SELECT * FROM large_table
WHERE (col1, col2, created_at) IN (
   SELECY col1, col2, created_at 
   FROM large_table
     WHERE col1='AAA'
     AND col2='BCD'
     AND created_at BETWEEN '01-01-2012' AND '12-31-2012'
     AND extract (hour FROM created_at)=16
     AND extract (minute FROM created_at)=15)

I hope you enjoyed reading this Christmas story as much as I enjoyed sharing it!

15 Comments

Filed under SQL

15 responses to “Can we use this index, please? – Why not?

  1. Nice trick, Thanks for sharing. I wonder why Postgres could not filter on it’s own before reading the heap block.

    BTW I was able to create a partial index:

    create table t (dt timestamp);

    create index idx on t (dt) where extract (hour FROM dt)=16 AND extract (minute FROM dt)=15;

  2. Hettie D.

    Which version was it? Now I am curious!

  3. Pingback: PostgreSQL and Indexing on EXTRACT() – Curated SQL

  4. Thanks Hettie for this excellent blog.

  5. M.S. Dousti

    There are several extract functions, all of which are immutable except the one on timestamptz.

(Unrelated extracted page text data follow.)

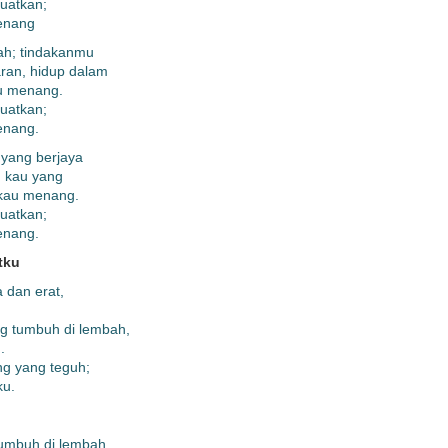
kuatkan;
menang
gah; tindakanmu
aran, hidup dalam
au menang.
kuatkan;
menang.
 yang berjaya
n kau yang
 kau menang.
kuatkan;
menang.
tku
 dan erat,
 tumbuh di lembah,
.
g yang teguh;
ku.
umbuh di lembah,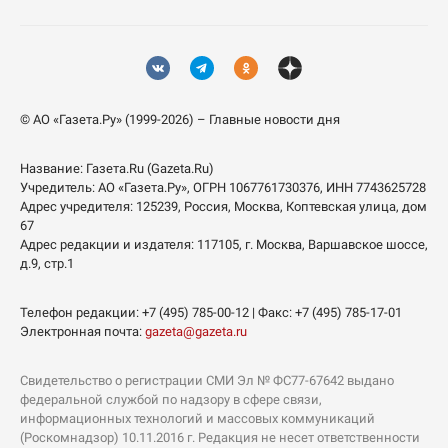
© АО «Газета.Ру» (1999-2026) – Главные новости дня
Название:
Газета.Ru
(Gazeta.Ru)
Учредитель:
АО «Газета.Ру»
, ОГРН 1067761730376, ИНН 7743625728
Адрес учредителя: 125239, Россия, Москва, Коптевская улица, дом
67
Адрес редакции и издателя:
117105
, г.
Москва
,
Варшавское шоссе,
д.9, стр.1
Телефон редакции:
+7 (495) 785-00-12
| Факс:
+7 (495) 785-17-01
Электронная почта:
gazeta@gazeta.ru
Свидетельство о регистрации СМИ Эл № ФС77-67642 выдано
федеральной службой по надзору в сфере связи,
информационных технологий и массовых коммуникаций
(Роскомнадзор) 10.11.2016 г. Редакция не несет ответственности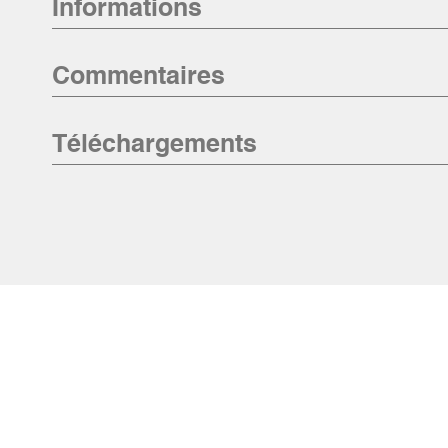
Informations
Commentaires
Téléchargements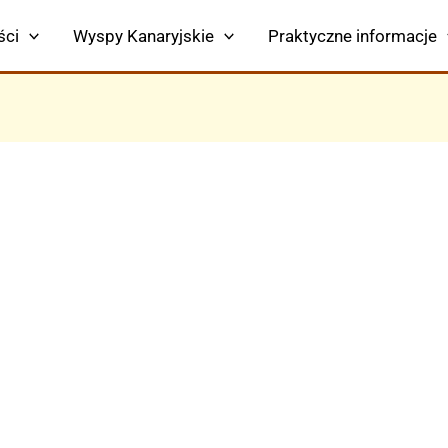
ści
Wyspy Kanaryjskie
Praktyczne informacje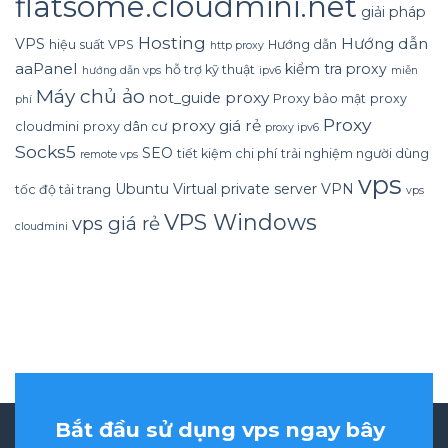
flatsome.cloudmini.net
giải pháp
Hosting
Hướng dẫn
VPS
hiệu suất VPS
Hướng dẫn
http proxy
aaPanel
kiểm tra proxy
hỗ trợ kỹ thuật
hướng dẫn vps
ipv6
miễn
Máy chủ ảo
proxy
not_guide
Proxy bảo mật
proxy
phí
Proxy
proxy giá rẻ
cloudmini
proxy dân cư
proxy ipv6
Socks5
SEO
tiết kiệm chi phí
trải nghiệm người dùng
remote vps
vps
Ubuntu
Virtual private server
VPN
tốc độ tải trang
vps
VPS Windows
vps giá rẻ
cloudmini
Bắt đầu sử dụng vps ngay bây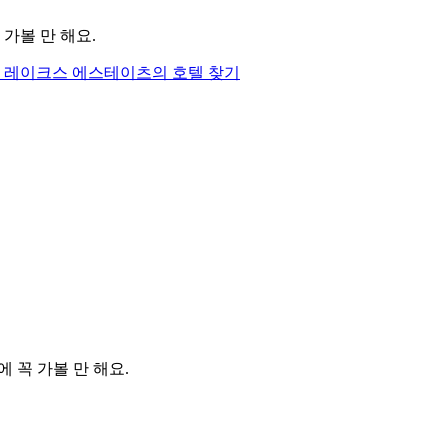
가볼 만 해요.
 레이크스 에스테이츠의 호텔 찾기
꼭 가볼 만 해요.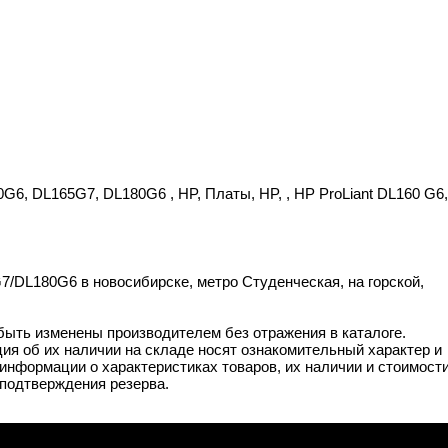
G6, DL165G7, DL180G6 , HP, Платы, HP, , HP ProLiant DL160 G6,
/DL180G6 в новосибирске, метро Студенческая, на горской,
 быть изменены производителем без отражения в каталоге.
ия об их наличии на складе носят ознакомительный характер и
информации о характеристиках товаров, их наличии и стоимост
подтверждения резерва.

    Here’s the output from `df+ extract` in psql:

    The reasoning is that when time zones are involved, a change in Postgres config (PGTZ) can change the result of this function, as shown in this example: https://dbfiddle.uk/on2PgaNz

    If the column type is timestamptz, but you are certain that the database timezone will never change, you can “trick” Postgres by defining an immutable function that calls `extract` internally: https://dbfiddle.uk/GfR671be

    • Hettie D.

      Yes, I understand the reasoning for why this function is mutable, and I know that one of the ways to get around it is to build an immutable version, however, I really wanted to avoid building of additional index(es) because I knew that everything was already there!

      • Sadeq Dousti

        Makes sense, especially with large tables!

        This part of the article, however, led me to think that you wanted to create it any way, but Postgres didn’t let you

        I started to think that as ridiculous as it sounds, it could be a good idea to create an additional partial index or to include the “hour” and “minute” parts into the index. (Un)fortunately, both of these solutions didn’t work because extract and other alternatives are not immutable and can’t be used in indexes.

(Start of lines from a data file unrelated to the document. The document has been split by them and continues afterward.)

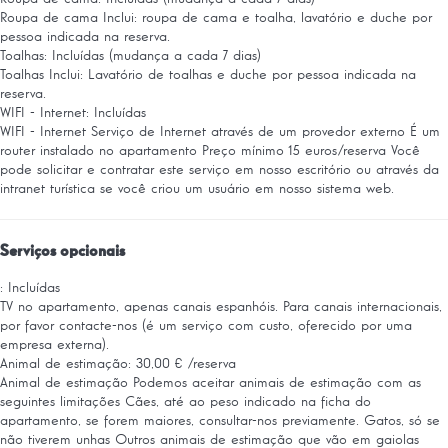
Roupa de cama
Inclui: roupa de cama e toalha, lavatório e duche por
pessoa indicada na reserva.
Toalhas: Incluídas (mudança a cada 7 dias)
Toalhas
Inclui: Lavatório de toalhas e duche por pessoa indicada na
reserva.
WIFI - Internet: Incluídas
WIFI - Internet
Serviço de Internet através de um provedor externo É um
router instalado no apartamento Preço mínimo 15 euros/reserva Você
pode solicitar e contratar este serviço em nosso escritório ou através da
intranet turística se você criou um usuário em nosso sistema web.
Serviços opcionais
: Incluídas
TV no apartamento, apenas canais espanhóis. Para canais internacionais,
por favor contacte-nos (é um serviço com custo, oferecido por uma
empresa externa).
Animal de estimação: 30,00 € /reserva
Animal de estimação
Podemos aceitar animais de estimação com as
seguintes limitações Cães, até ao peso indicado na ficha do
apartamento, se forem maiores, consultar-nos previamente. Gatos, só se
não tiverem unhas Outros animais de estimação que vão em gaiolas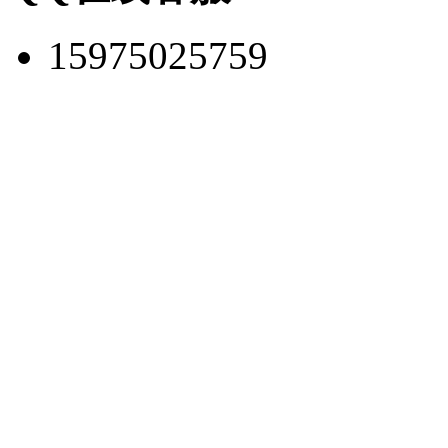
15975025759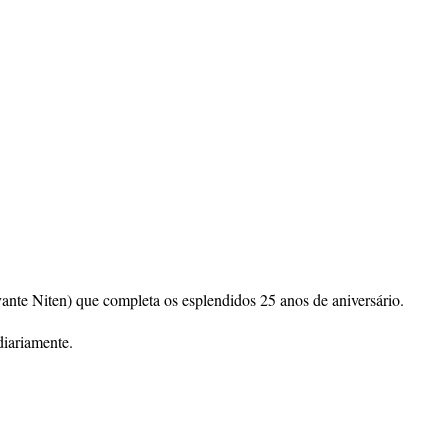
ante Niten) que completa os esplendidos 25 anos de aniversário.
diariamente.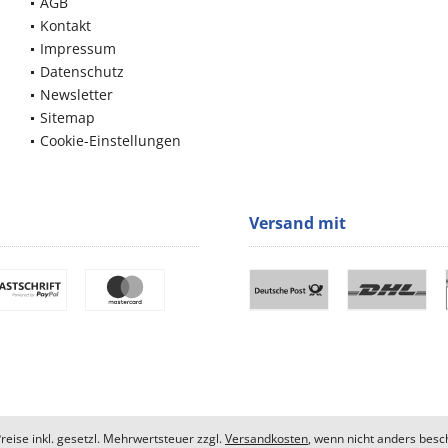
AGB
Kontakt
Impressum
Datenschutz
Newsletter
Sitemap
Cookie-Einstellungen
Versand mit
Preise inkl. gesetzl. Mehrwertsteuer zzgl.
Versandkosten
, wenn nicht anders besc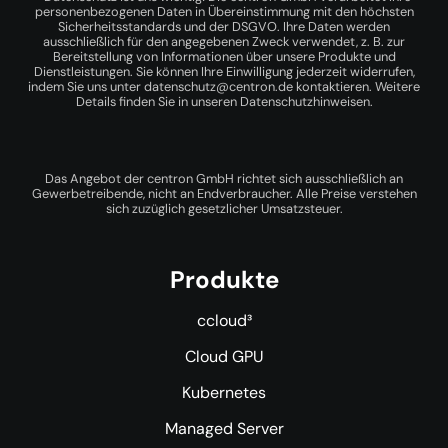
personenbezogenen Daten in Übereinstimmung mit den höchsten
Sicherheitsstandards und der DSGVO. Ihre Daten werden
ausschließlich für den angegebenen Zweck verwendet, z. B. zur
Bereitstellung von Informationen über unsere Produkte und
Dienstleistungen. Sie können Ihre Einwilligung jederzeit widerrufen,
indem Sie uns unter
datenschutz@centron.de
kontaktieren. Weitere
Details finden Sie in unseren
Datenschutzhinweisen
.
Das Angebot der centron GmbH richtet sich ausschließlich an
Gewerbetreibende, nicht an Endverbraucher. Alle Preise verstehen
sich zuzüglich gesetzlicher Umsatzsteuer.
Produkte
ccloud³
Cloud GPU
Kubernetes
Managed Server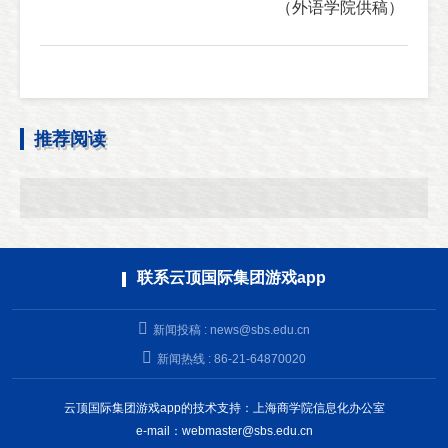
（外语学院
供稿）
推荐阅读
联系云顶国际集团游戏app
新闻投稿 :
news@sbs.edu.cn
新闻热线 : 86-21-64870020
云顶国际集团游戏app的技术支持：上海商学院信息化办公室
e-mail：
webmaster@sbs.edu.cn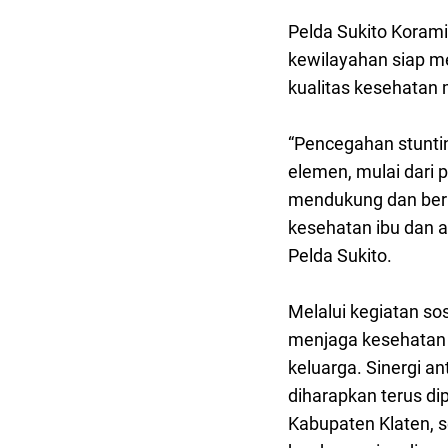
Pelda Sukito Koram
kewilayahan siap m
kualitas kesehatan
“Pencegahan stunti
elemen, mulai dari 
mendukung dan berk
kesehatan ibu dan a
Pelda Sukito.
Melalui kegiatan so
menjaga kesehatan
keluarga. Sinergi a
diharapkan terus d
Kabupaten Klaten, 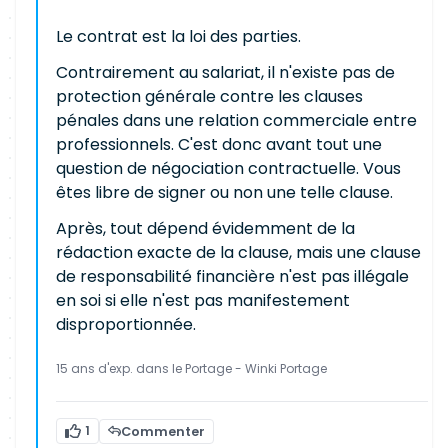
Le contrat est la loi des parties.
Contrairement au salariat, il n'existe pas de
protection générale contre les clauses
pénales dans une relation commerciale entre
professionnels. C'est donc avant tout une
question de négociation contractuelle. Vous
êtes libre de signer ou non une telle clause.
Après, tout dépend évidemment de la
rédaction exacte de la clause, mais une clause
de responsabilité financière n'est pas illégale
en soi si elle n'est pas manifestement
disproportionnée.
15 ans d'exp. dans le Portage - Winki Portage
1
Commenter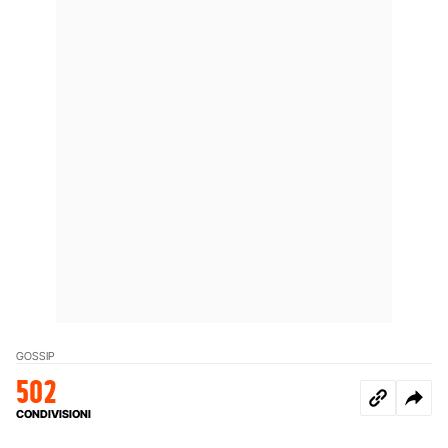
GOSSIP
502
CONDIVISIONI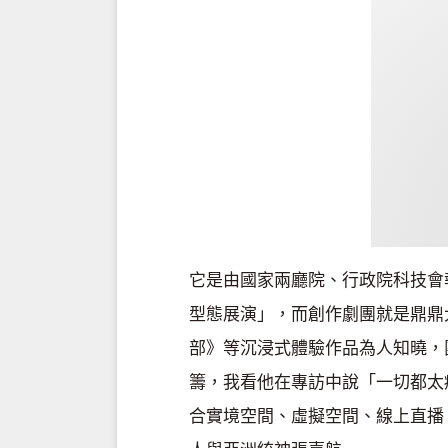
它是由國家兩廳院、行政院科技會
型態展演」，而創作劇團就是鼎鼎
部》等沉浸式體驗作品為人知曉，
籌，我看他在專訪中說「一切都太
合實境空間、虛擬空間、線上直播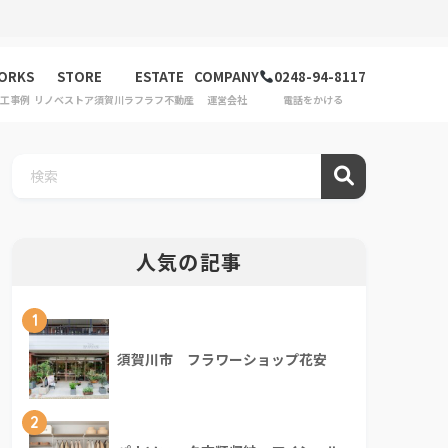
ORKS
STORE
ESTATE
COMPANY
0248-94-8117
工事例
リノベストア須賀川
ラフラフ不動産
運営会社
電話をかける
人気の記事
1
須賀川市 フラワーショップ花安
2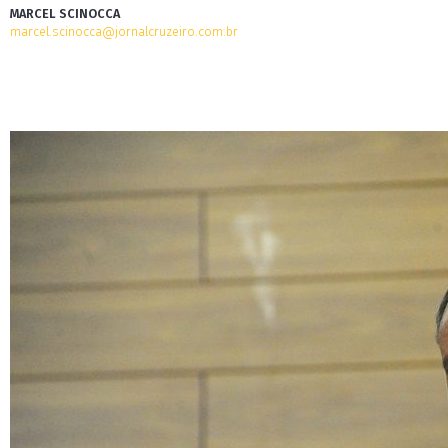
MARCEL SCINOCCA
marcel.scinocca@jornalcruzeiro.com.br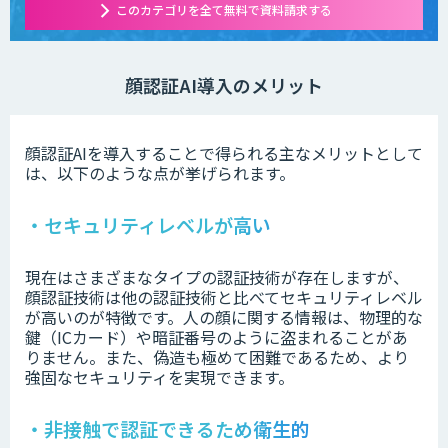
このカテゴリを全て無料で資料請求する
顔認証AI導入のメリット
顔認証AIを導入することで得られる主なメリットとして
は、以下のような点が挙げられます。
・セキュリティレベルが高い
現在はさまざまなタイプの認証技術が存在しますが、
顔認証技術は他の認証技術と比べてセキュリティレベル
が高いのが特徴です。人の顔に関する情報は、物理的な
鍵（ICカード）や暗証番号のように盗まれることがあ
りません。また、偽造も極めて困難であるため、より
強固なセキュリティを実現できます。
・非接触で認証できるため衛生的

  6. Happy New Year! Thanks for this great rewrite tip to workaround the absence of filtering on index entries.

    It inspires me the following post:
    https://dev.to/franckpachot/index-filtering-in-postgresql-and-yugabytedb-1ck7

    • Hettie D.

      Thank you for the feedback! reading your post now 🙂

    • Hettie D.

      Thank you for your blog post, it was very informative! I have to say, however, that “to text” function didn’t work in my case either – it was also not immutable. So what I did was pretty much the only possible option.